Getting Started with HW 2
DSAN 5300: Statistical Learning
Full Text for HW-2.5: ISLR-6.8 #8(a-d)
Here, for ease of access (since the problem in this case is from the previous edition of ISLR, pdf here—thank you Prof. James for the PDF link!), is the full text of Section 6.8 Problem 8. Remember that you only need to do (a) through (d)! The full problem is here just for completeness (you can think about how you’d approach parts (e) and (f)).
In this exercise, we will generate simulated data, and will then use this data to perform best subset selection.
Use the
rnorm()
function to generate a predictor \(X\) of length \(n = 100\), as well as a noise vector \(\epsilon\) of length \(n = 100\).Generate a response vector \(Y\) of length \(n = 100\) according to the model
\[ Y = \beta_0 + \beta_1 X + \beta_2 X^2 + \beta_3 X^3 + \epsilon, \]

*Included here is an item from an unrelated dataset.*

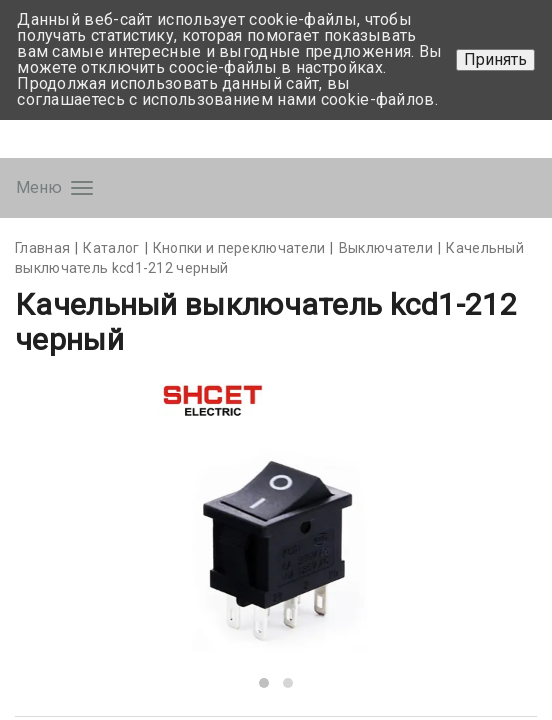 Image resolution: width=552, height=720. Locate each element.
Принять (495, 59)
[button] (264, 683)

where \(\beta_0\), \(\beta_1\), \(\beta_2\), and \(\beta_3\) are constants of your choice.
Use the
regsubsets()
function to perform best subset selection in order to choose the best model containing the predictors \(X, X^2, \ldots, X^{10}\). What is the best model obtained according to \(C_p\), BIC, and adjusted \(R^2\)? Show some plots to provide evidence for your answer, and report the coefficients of the best model obtained. Note you will need to use thedata.frame()
function to create a single data set containing both \(X\) and \(Y\).Repeat (c), using forward stepwise selection and also using backwards stepwise selection. How does your answer compare to the results in (c)?

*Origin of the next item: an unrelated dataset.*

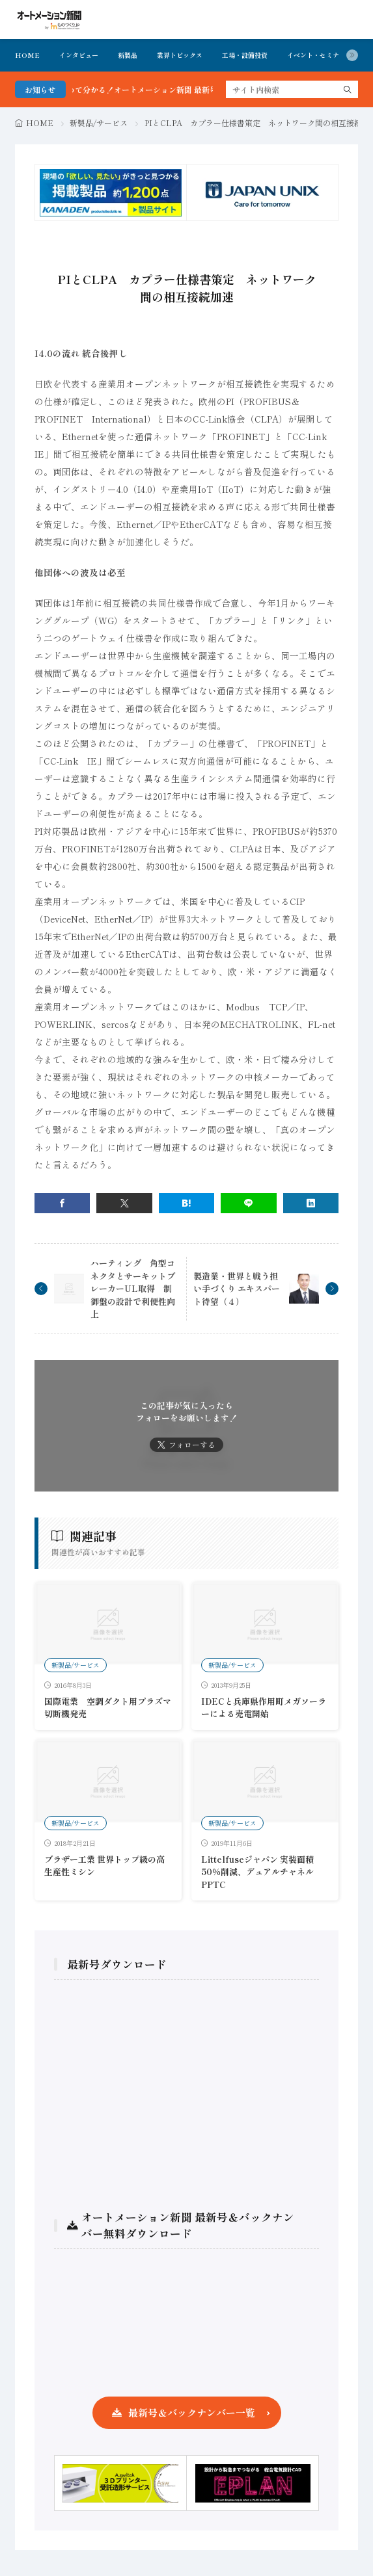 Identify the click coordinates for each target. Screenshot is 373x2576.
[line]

Now fit a lasso model to the simulated data, again using \(X, X^2, \ldots, X^{10}\) as predictors. Use cross-validation to select the optimal value of \(\lambda\). Create plots of the cross-validation error as a function of \(\lambda\). Report the resulting coefficient estimates, and discuss the results obtained.
Now generate a response vector \(Y\) according to the model
\[ Y = \beta_0 + \beta_7 X^7 + \epsilon, \]
and perform best subset selection and the lasso. Discuss the results obtained.